Tous les hommes de l’art consultés s’y refusèrent…
Soda jeune lionne qui arriva plus tard, en mars 1917, avait été acheté pour tenir compagnie à Whiskey.
Elle se montra définitivement plus distante et ne se comporta jamais vraiment comme un animal de compagnie.
« Le lendemain Johnson, qui était allé à Paris ramenait une «fiancée» pour Whiskey, notre lionceau. Cette nouvelle pensionnaire reçut le nom de «Soda». Whiskey était aimable et courtois, mais Soda avait beaucoup plus de caractère et mordait et griffait par instants. Nous dûmes, au début, nourrir cette dernière au biberon. Par la suite elle devint une fort belle «demoiselle» profondément dévouée à Whiskey, le suivant partout et l'imitant dans tout ce qu'il faisait. Whiskey était la gentillesse même. Il jouait comme un chien et ne montrait jamais ses griffes, déjà fort longues. Son plus grand plaisir était de se blottir dans une cachette et d'en sortir tout d'un coup pour sauter sur le premier qui passait. L'intensité de sa joie était proportionnée à la terreur de sa victime. S'il causait une panique, Whiskey ouvrait la gueule et poussait un rire large, mais silencieux.

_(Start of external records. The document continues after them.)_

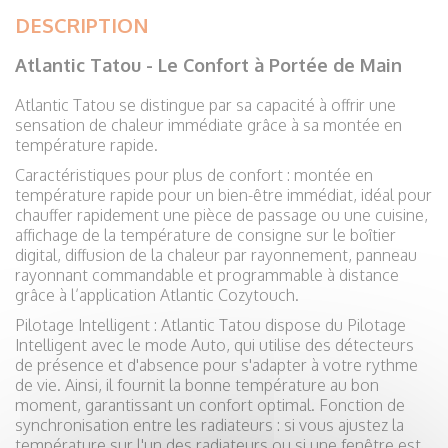
DESCRIPTION
Atlantic Tatou - Le Confort à Portée de Main
Atlantic Tatou se distingue par sa capacité à offrir une
sensation de chaleur immédiate grâce à sa montée en
température rapide.
Caractéristiques pour plus de confort : montée en
température rapide pour un bien-être immédiat, idéal pour
chauffer rapidement une pièce de passage ou une cuisine,
affichage de la température de consigne sur le boîtier
digital, diffusion de la chaleur par rayonnement, panneau
rayonnant commandable et programmable à distance
grâce à l’application Atlantic Cozytouch.
Pilotage Intelligent : Atlantic Tatou dispose du Pilotage
Intelligent avec le mode Auto, qui utilise des détecteurs
de présence et d'absence pour s'adapter à votre rythme
de vie. Ainsi, il fournit la bonne température au bon
moment, garantissant un confort optimal. Fonction de
synchronisation entre les radiateurs : si vous ajustez la
température sur l'un des radiateurs ou si une fenêtre est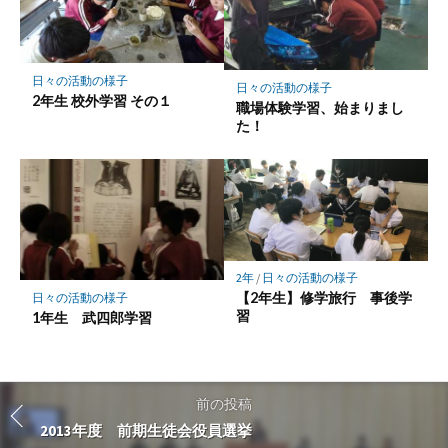
日々の活動の様子
日々の活動の様子
2年生 校外学習 その１
職場体験学習、始まりまし
た！
2年
/
日々の活動の様子
【2年生】修学旅行 事後学
日々の活動の様子
習
1年生 武四郎学習
前の投稿
2013年度 前期生徒会役員選挙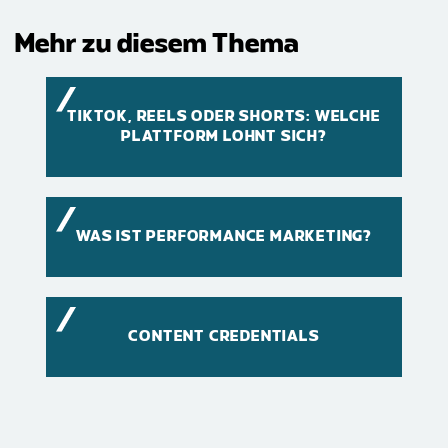
Mehr zu diesem Thema
TIKTOK, REELS ODER SHORTS: WELCHE
PLATTFORM LOHNT SICH?
WAS IST PERFORMANCE MARKETING?
CONTENT CREDENTIALS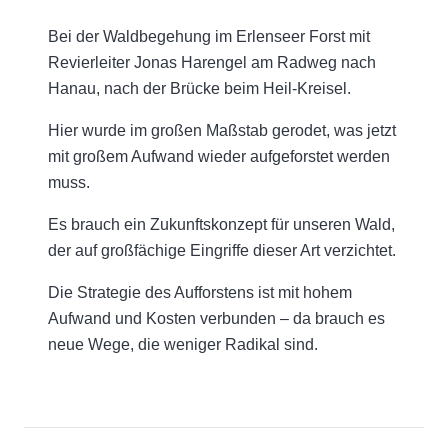
Bei der Waldbegehung im Erlenseer Forst mit
Revierleiter Jonas Harengel am Radweg nach
Hanau, nach der Brücke beim Heil-Kreisel.
Hier wurde im großen Maßstab gerodet, was jetzt
mit großem Aufwand wieder aufgeforstet werden
muss.
Es brauch ein Zukunftskonzept für unseren Wald,
der auf großfächige Eingriffe dieser Art verzichtet.
Die Strategie des Aufforstens ist mit hohem
Aufwand und Kosten verbunden – da brauch es
neue Wege, die weniger Radikal sind.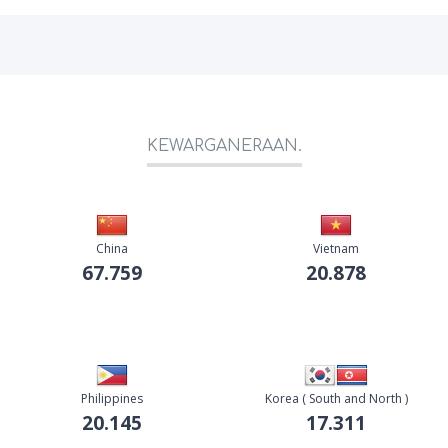
KEWARGANERAAN.
China
Vietnam
67.759
20.878
Philippines
Korea ( South and North )
20.145
17.311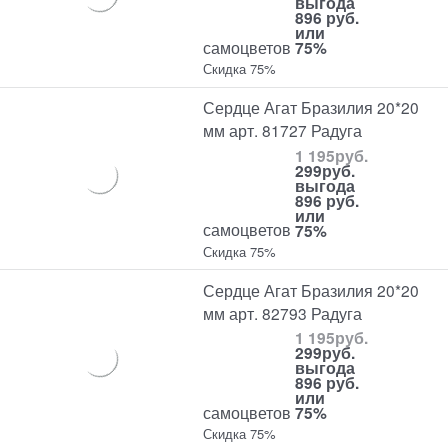
выгода
896 руб.
или
самоцветов
75%
Скидка 75%
Сердце Агат Бразилия 20*20
мм арт. 81727 Радуга
1 195
руб.
299
руб.
выгода
896 руб.
или
самоцветов
75%
Скидка 75%
Сердце Агат Бразилия 20*20
мм арт. 82793 Радуга
1 195
руб.
299
руб.
выгода
896 руб.
или
самоцветов
75%
Скидка 75%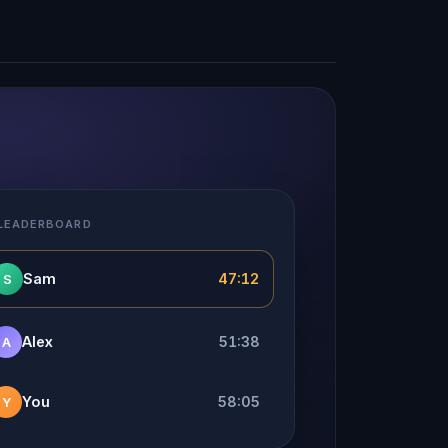
 LEADERBOARD
Sam
47:12
S
Alex
51:38
A
You
58:05
Y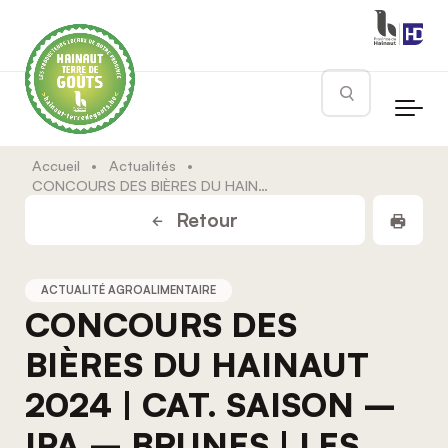
Skip to main content
Rechercher
Accueil
•
Actualités
•
CONCOURS DES BIÈRES DU HAINAUT 2024 | CAT. SAISON – IPA – BRUNES | LES RÉSULTATS COMPLETS
Impr
Retour
ACTUALITÉ AGROALIMENTAIRE
CONCOURS DES
BIÈRES DU HAINAUT
2024 | CAT. SAISON –
IPA – BRUNES | LES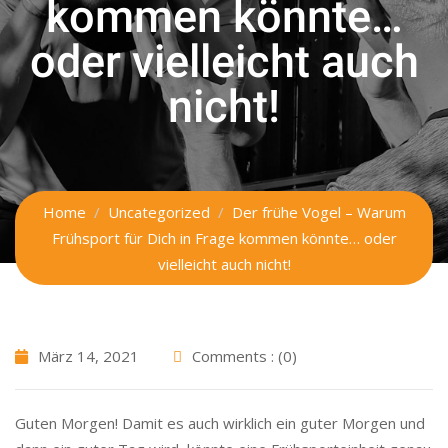
kommen könnte…
oder vielleicht auch
nicht!
Home
Uncategorized
Der frühe Vogel – Warum
Frühsport für Dich in Frage kommen könnte… oder
vielleicht auch nicht!
März 14, 2021
Comments : (0)
Guten Morgen! Damit es auch wirklich ein guter Morgen und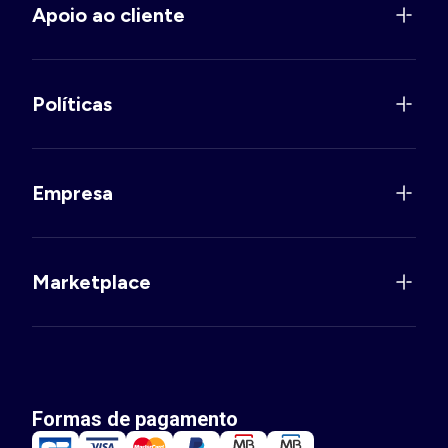
Apoio ao cliente
Políticas
Empresa
Marketplace
Formas de pagamento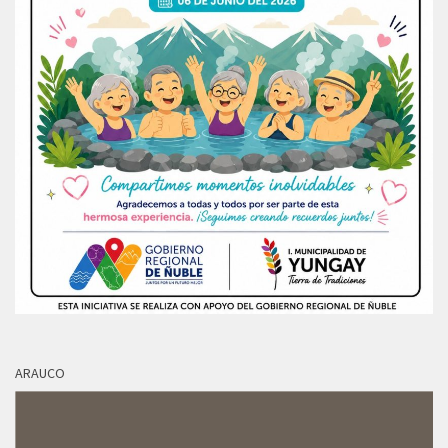
ARAUCO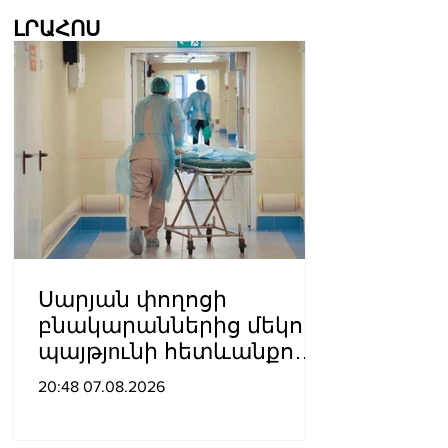
ԼՐԱՀՈՍ
Սարյան փողոցի
բնակարաններից մեկում
պայթյnւնի հետևանքով
55-ամյա տղամարդը
20:48 07.08.2026
այրվшծքներով
տեղափոխվել է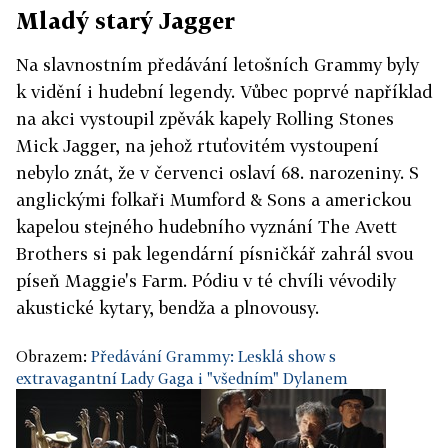
Mladý starý Jagger
Na slavnostním předávání letošních Grammy byly
k vidění i hudební legendy. Vůbec poprvé například
na akci vystoupil zpěvák kapely Rolling Stones
Mick Jagger, na jehož rtuťovitém vystoupení
nebylo znát, že v červenci oslaví 68. narozeniny. S
anglickými folkaři Mumford & Sons a americkou
kapelou stejného hudebního vyznání The Avett
Brothers si pak legendární písničkář zahrál svou
píseň Maggie's Farm. Pódiu v té chvíli vévodily
akustické kytary, bendža a plnovousy.
Obrazem:
Předávání Grammy: Lesklá show s
extravagantní Lady Gaga i "všedním" Dylanem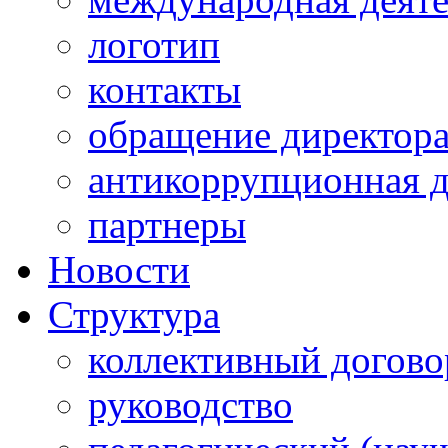
логотип
контакты
обращение директор
антикоррупционная д
партнеры
Новости
Структура
коллективный догово
руководство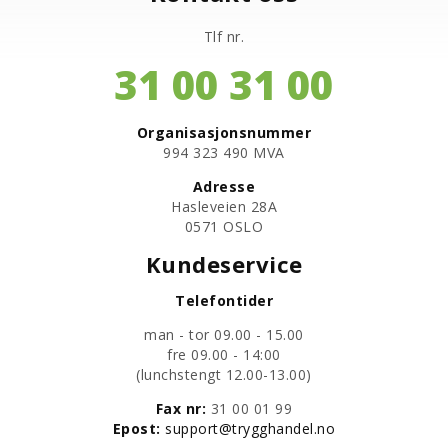
Tlf nr.
31 00 31 00
Organisasjonsnummer
​994 323 490 MVA
Adresse
Hasleveien 28A
0571 OSLO
Kundeservice
Telefontider
man - tor 09.00 - 15.00
fre 09.00 - 14:00
​(lunchstengt 12.00-13.00)
Fax nr:
31 00 01 99
​Epost:
support@trygghandel.no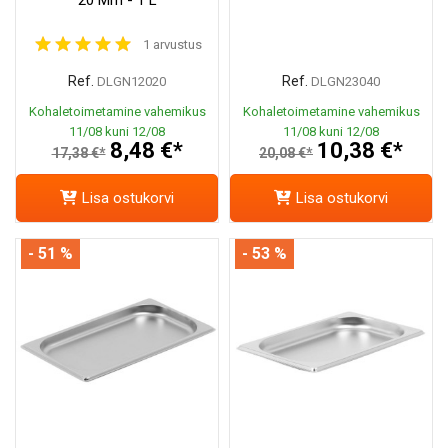
1 arvustus
Ref.
Ref.
DLGN12020
DLGN23040
Kohaletoimetamine vahemikus
Kohaletoimetamine vahemikus
11/08 kuni 12/08
11/08 kuni 12/08
8,48 €*
10,38 €*
17,38 €*
20,08 €*
Lisa ostukorvi
Lisa ostukorvi
- 51 %
- 53 %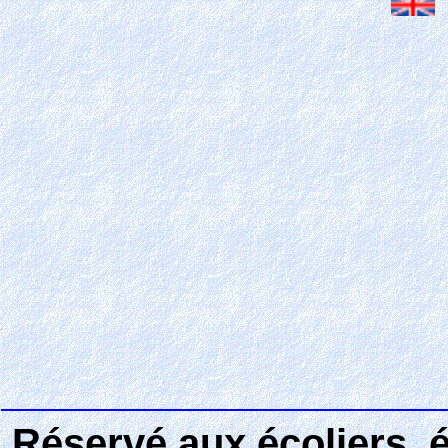
Réservé aux écoliers, 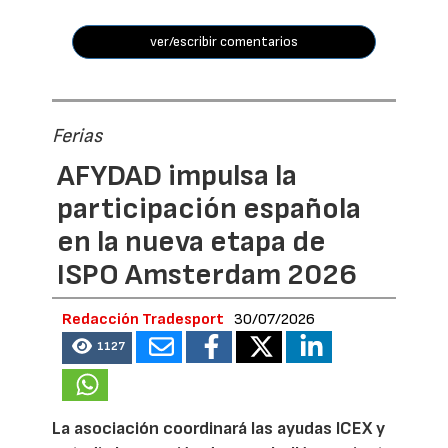
ver/escribir comentarios
Ferias
AFYDAD impulsa la
participación española
en la nueva etapa de
ISPO Amsterdam 2026
Redacción Tradesport
30/07/2026
1127
La asociación coordinará las ayudas ICEX y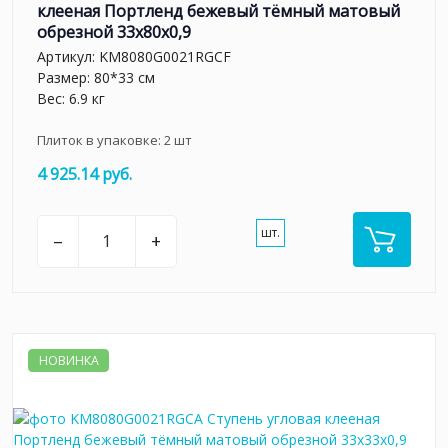
клееная Портленд бежевый тёмный матовый
обрезной 33x80x0,9
Артикул:
KM8080G0021RGCF
Размер: 80*33 см
Вес: 6.9 кг
Плиток в упаковке:
2
шт
4 925.14 руб.
шт.
–
+
НОВИНКА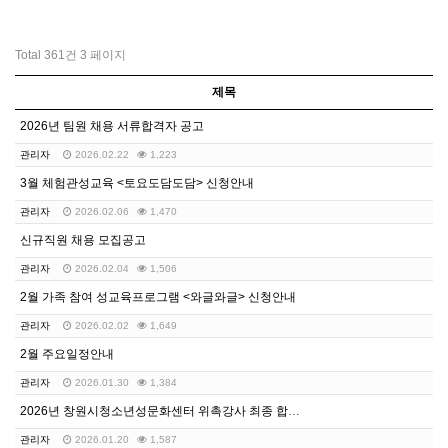
Total 361건
3 페이지
제목
2026년 팀원 채용 서류합격자 공고
관리자
2026.02.22
1,223
3월 체험관성교육 <토요도담도담> 신청안내
관리자
2026.02.06
1,470
신규직원 채용 모집공고
관리자
2026.02.04
1,506
2월 가족 참여 성교육프로그램 <와글와글> 신청안내
관리자
2026.02.02
1,649
2월 주요일정안내
관리자
2026.01.30
1,384
2026년 창원시청소년성문화센터 위촉강사 최종 합격자 …
관리자
2026.01.20
1,587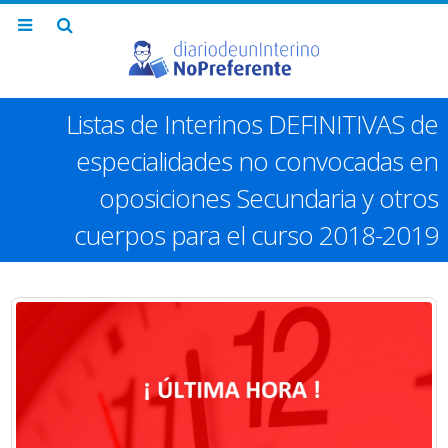
Listas de Interinos DEFINITIVAS de
especialidades no convocadas en
oposiciones Secundaria y otros
cuerpos para el curso 2018-2019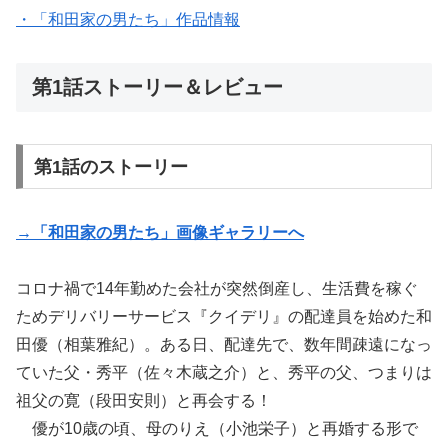
・「和田家の男たち」作品情報
第1話ストーリー＆レビュー
第1話のストーリー
→「和田家の男たち」画像ギャラリーへ
コロナ禍で14年勤めた会社が突然倒産し、生活費を稼ぐ
ためデリバリーサービス『クイデリ』の配達員を始めた和
田優（相葉雅紀）。ある日、配達先で、数年間疎遠になっ
ていた父・秀平（佐々木蔵之介）と、秀平の父、つまりは
祖父の寛（段田安則）と再会する！
優が10歳の頃、母のりえ（小池栄子）と再婚する形で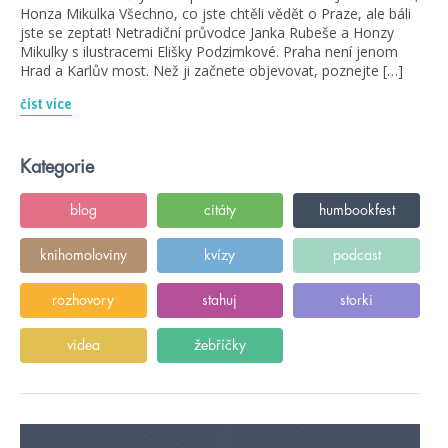
Honza Mikulka Všechno, co jste chtěli vědět o Praze, ale báli
jste se zeptat! Netradiční průvodce Janka Rubeše a Honzy
Mikulky s ilustracemi Elišky Podzimkové. Praha není jenom
Hrad a Karlův most. Než ji začnete objevovat, poznejte […]
číst více
Kategorie
blog
citáty
humbookfest
knihomoloviny
kvízy
podcast
rozhovory
stahuj
storki
videa
žebříčky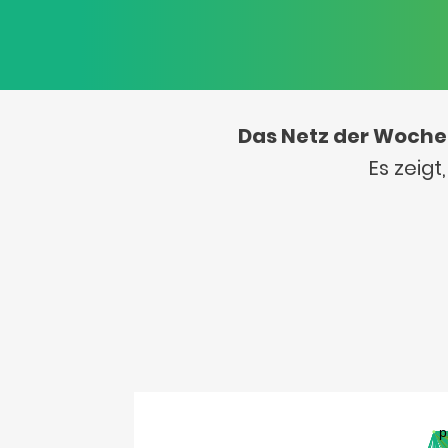
Das Netz der Woche
Es zeig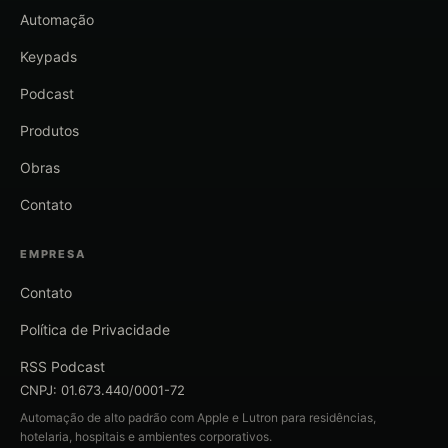
Automação
Keypads
Podcast
Produtos
Obras
Contato
EMPRESA
Contato
Política de Privacidade
RSS Podcast
CNPJ: 01.673.440/0001-72
Automação de alto padrão com Apple e Lutron para residências,
hotelaria, hospitais e ambientes corporativos.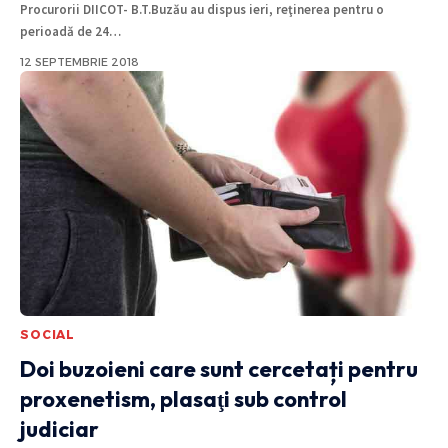
Procurorii DIICOT- B.T.Buzău au dispus ieri, reţinerea pentru o
perioadă de 24
…
12 SEPTEMBRIE 2018
SOCIAL
Doi buzoieni care sunt cercetați pentru
proxenetism, plasaţi sub control
judiciar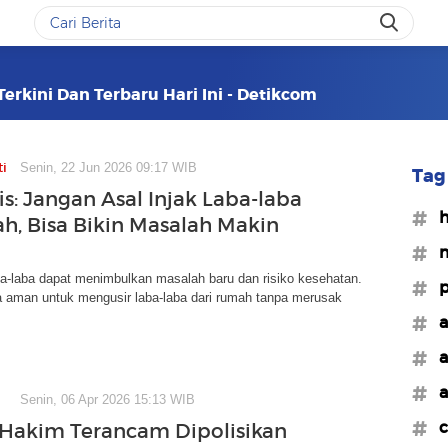
erkini Dan Terbaru Hari Ini - Detikcom
ti
Senin, 22 Jun 2026 09:17 WIB
Tag 
is: Jangan Asal Injak Laba-laba
#h
h, Bisa Bikin Masalah Makin
#m
a-laba dapat menimbulkan masalah baru dan risiko kesehatan.
#p
 aman untuk mengusir laba-laba dari rumah tanpa merusak
#a
#a
#a
Senin, 06 Apr 2026 15:13 WIB
#c
 Hakim Terancam Dipolisikan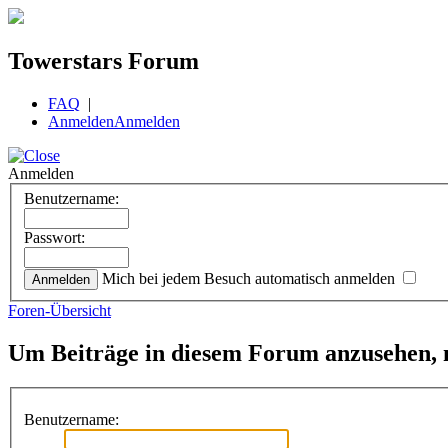
Towerstars Forum
FAQ
|
Anmelden
Anmelden
Anmelden
Benutzername:
Passwort:
Mich bei jedem Besuch automatisch anmelden
Foren-Übersicht
Um Beiträge in diesem Forum anzusehen, m
Benutzername:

L'une des raisons, peut-être, . de la gentillesse de Whiskey est qu'il était borgne. L'un de nos mécaniciens, alors qu'il était tout petit le frappa si fort sur la tête, un jour, avec un bâton, pour lui faire lâcher une casquette qu'il déchiquetait, qu'il lui fit perdre la vue d'un œil. Les lions devinrent l'«écurie» de Lufbery, qu'ils aimaient beaucoup, et ses mécaniciens prenaient soin d'eux. (Ted Parsons)
L’Armée américaine moins tolérante que l’Armée française mis fin à ce compagnonnage et en février 1918, les lions ont rejoint le zoo du Jardin d’Acclimatation parisien au moment où l’escadrille 124 – La Fayette devenait officiellement le 103rd Aero Squadron.